Review: Zeo Sleep Coach

By STEVE HITCHCOCK

Brain-wave reading headband? Check. Alarm clock that knows when to wake you? Check. Wife claiming your are now “more pleasant in the morning” . . . well, two out of three ain’t bad.

Whether you are in constant training for athletic events or simply looking to have a more restful night’s sleep, the Zeo Sleep Coach is a strange new product that may just help you gain an edge.

Zeo Sleep Coach device.jpg

Zeo Sleep Coach device and headband

What does it do? In short, the Zeo Sleep Coach allows you to track your sleep stages so you can figure out what you need to do to better rejuvenate during rest.

The science behind the Zeo is that with the aid of a semi-unobtrusive headband monitor, the device can “read your brain waves” and log the amount of time in each stage of sleep — awake, REM, light, and deep sleep included.
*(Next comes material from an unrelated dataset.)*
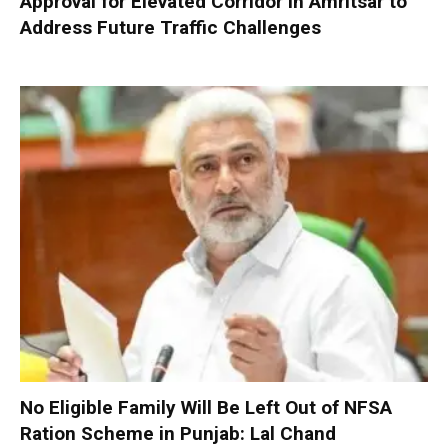
Approval for Elevated Corridor in Amritsar to
Address Future Traffic Challenges
No Eligible Family Will Be Left Out of NFSA
Ration Scheme in Punjab: Lal Chand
Once you have accumulated data from seven nights’ rest, you connect the included SD card to your computer and it will assess the ups and downs of your sleep habits.

Then the “sleep coaching” begins. A web-based software program assesses your sleep patterns and gives advice. In my test, some of the advice was pretty common sense, such as “try not to go to bed tense,” and “don’t fall asleep in front of the TV.” No caffeine right before bed was noted.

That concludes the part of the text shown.